Glacier lakes are high-altitude disasters in the making. If a lake breaks through its walls of glacial debris, known as moraine, it could release a deluge of water, mud and rock up to 90 km away. This would swamp homes and fields with a layer of rubble up to 15 meters thick, leading to the loss of the land for a generation. Given the current rate of glacier melt, the question is when, rather than if.

There have been 50 reported glacial lake outbursts since the 1930s. The worst disaster was the 1981 Cirenmaco glacier lake flood, which killed 200 people and washed away the China-Nepal Friendship Bridge, resulting in US$3 million worth of damage.

More recently, last week, a glacier in north-eastern Afghanistan burst and flooded the Panjshir River basin, killing at least ten people.
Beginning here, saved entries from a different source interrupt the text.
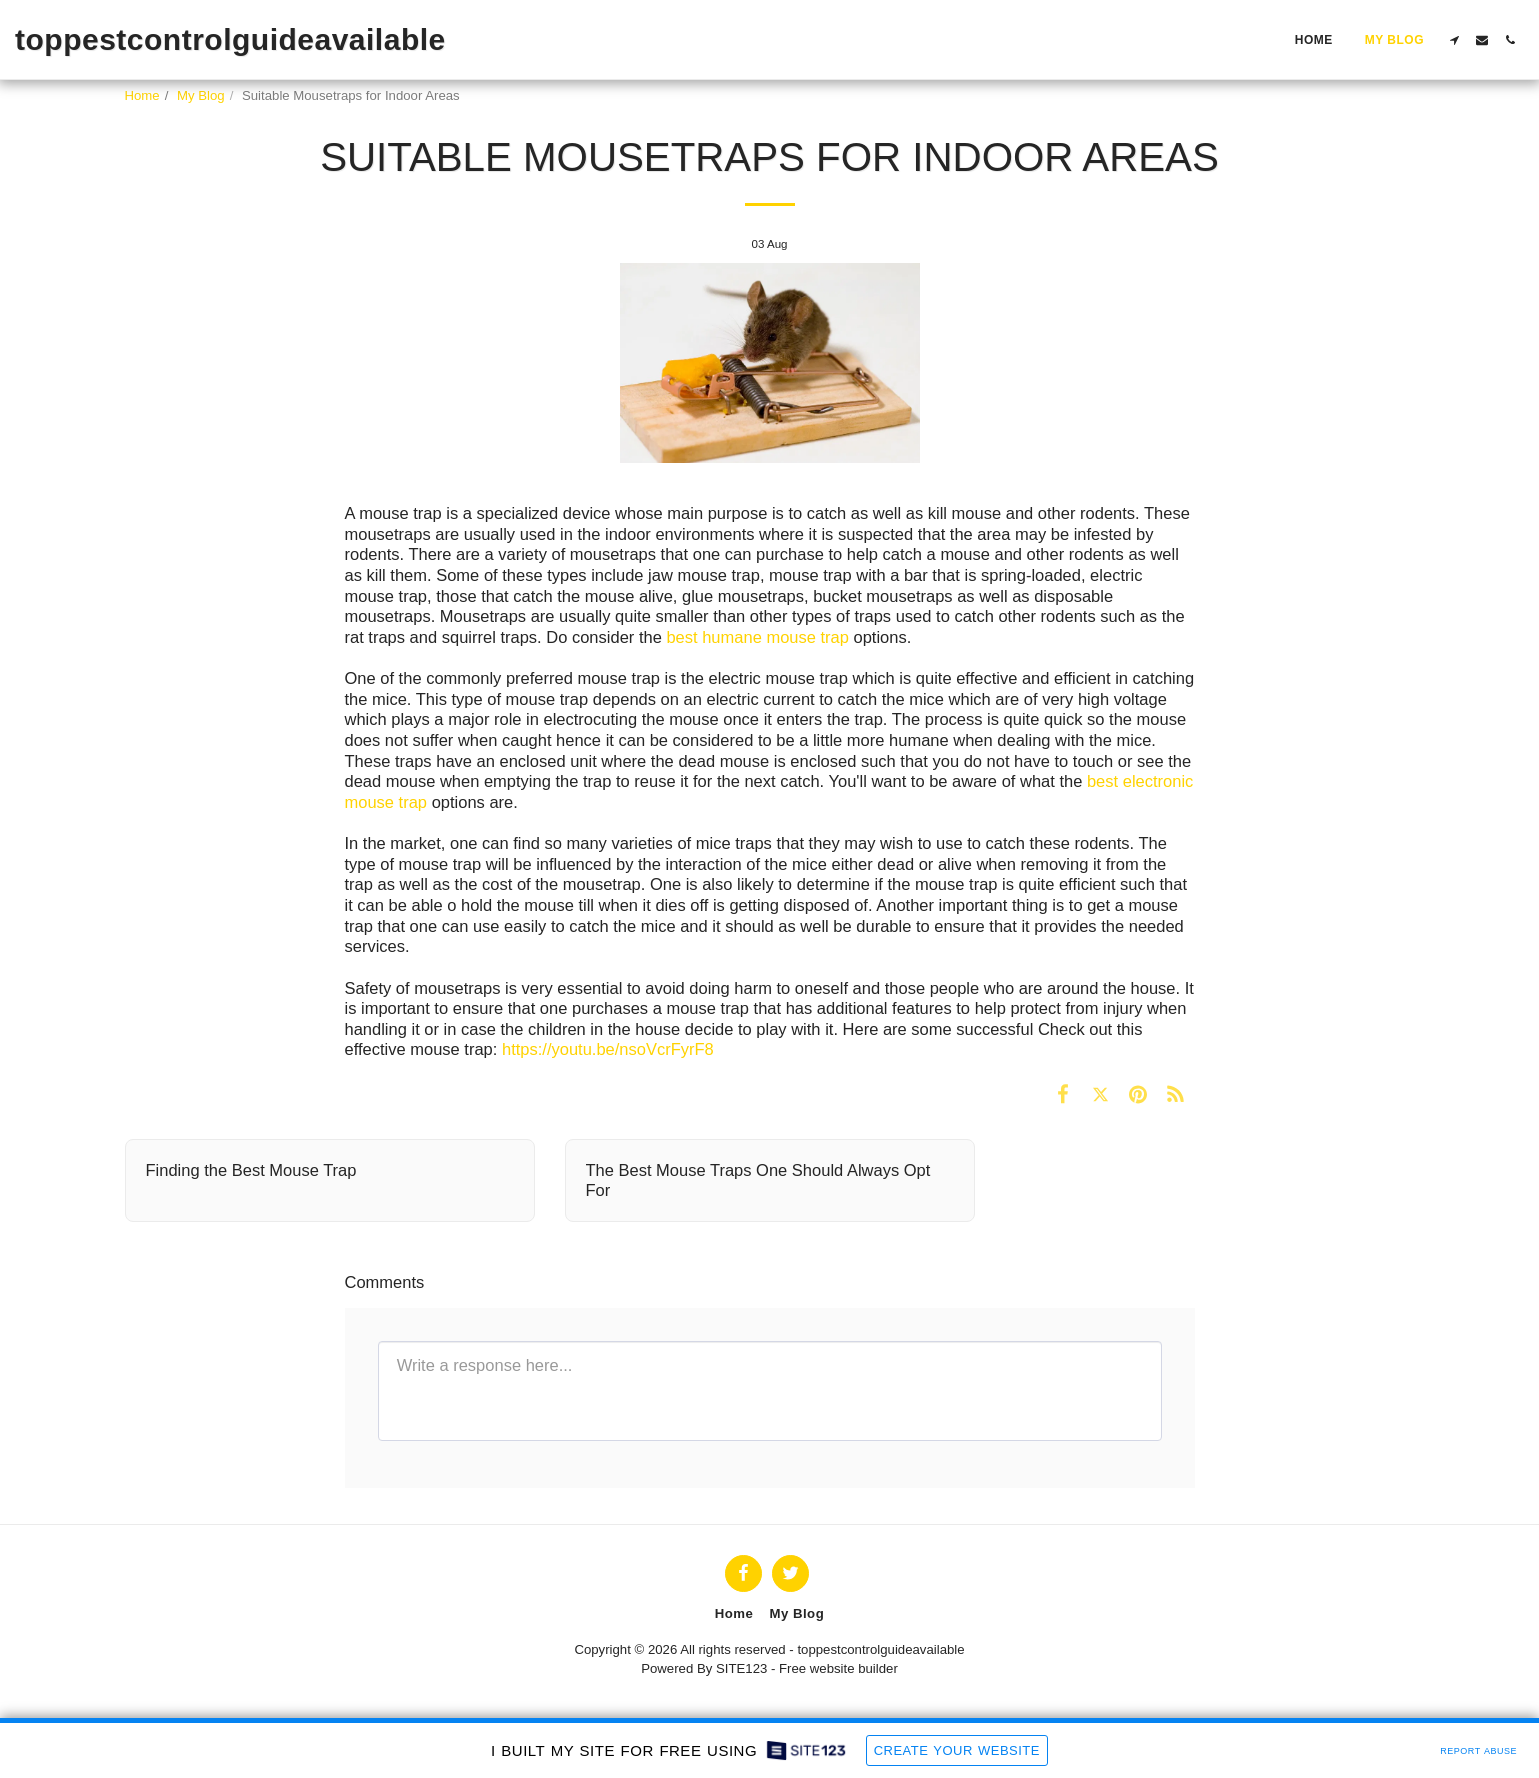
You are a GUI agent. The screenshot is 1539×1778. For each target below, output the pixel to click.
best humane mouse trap (757, 637)
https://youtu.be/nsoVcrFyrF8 (608, 1049)
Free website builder (838, 1668)
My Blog (201, 95)
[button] (1454, 40)
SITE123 (741, 1668)
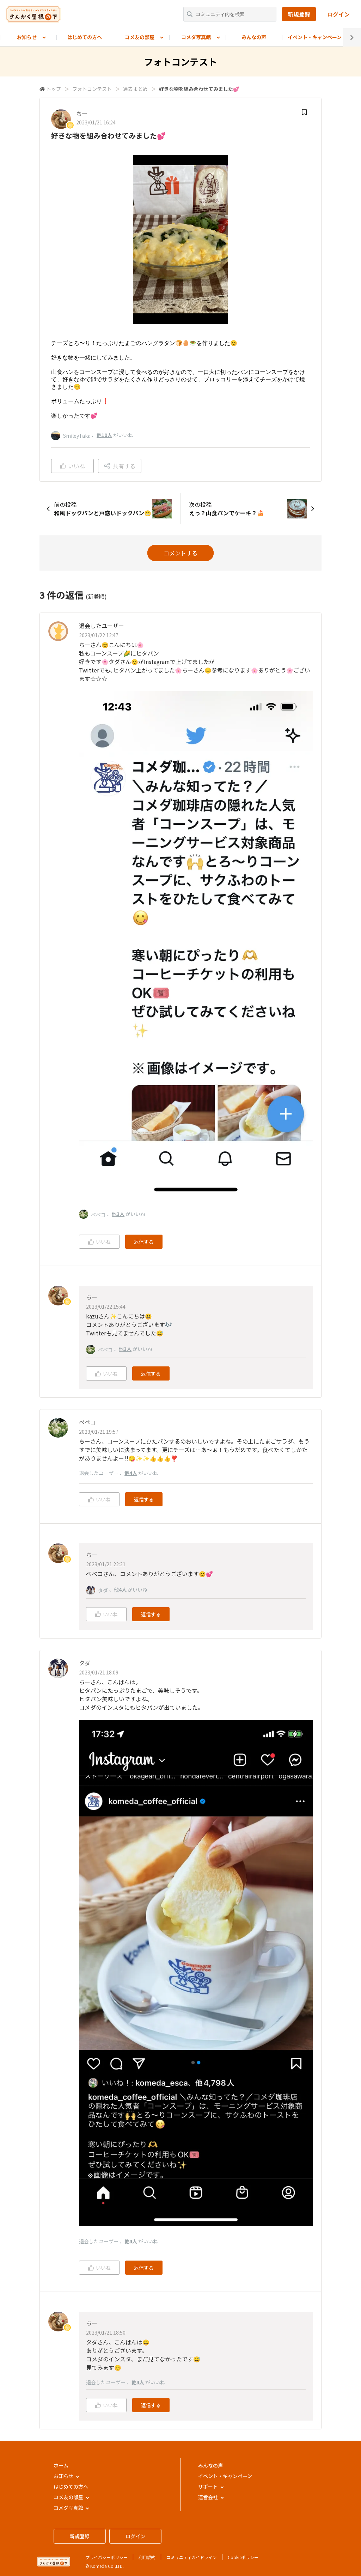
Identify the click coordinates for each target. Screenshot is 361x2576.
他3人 (118, 1213)
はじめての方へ (84, 37)
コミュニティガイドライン (191, 2557)
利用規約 (147, 2557)
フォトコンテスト (92, 88)
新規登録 (299, 14)
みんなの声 (253, 37)
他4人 (130, 1472)
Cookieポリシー (243, 2557)
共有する (119, 466)
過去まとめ (135, 88)
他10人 (104, 434)
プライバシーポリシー (106, 2557)
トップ (53, 88)
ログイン (338, 14)
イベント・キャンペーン (315, 37)
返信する (144, 1241)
The floodwater triggered landslides as it carved through the valley and damaged 56 houses, washed out two bridges, wrecked a highway, broke an irrigation canal, and swamped farmland, according to an internal report from the International Center for Integrated Mountain Development (ICIMOD), an intergovernmental agency based in Nepal. That same week, a glacier in western China released 35 million cubic meters - or 14,000 Olympic swimming pools fresh water into the Yarkant River basin, prompting evacuations, Greenpeace East Asia reported. Both disasters struck in places that are not traditionally at risk for glacial outbreak floods, but catastrophes like these seemed poised to become the new normal.

These kinds of floods are increasing in frequency and tend to occur at lower altitudes, where glaciers often sit closer to civilization, said Arun Shrestha, the regional program manager for river basins and cryosphere at ICIMOD.

ICIMOD is now setting the groundwork for the tricky process of mapping and assessing Afghanistan’s glaciers for hazards. Because of the vast number and immense isolation of glaciers, most of the analysis needs to be done by locals trained in the proper methodology and assisted by remote sensing, The Vice reported.

Further field work is urgently needed to evaluate the risks of glacial lake outburst floods.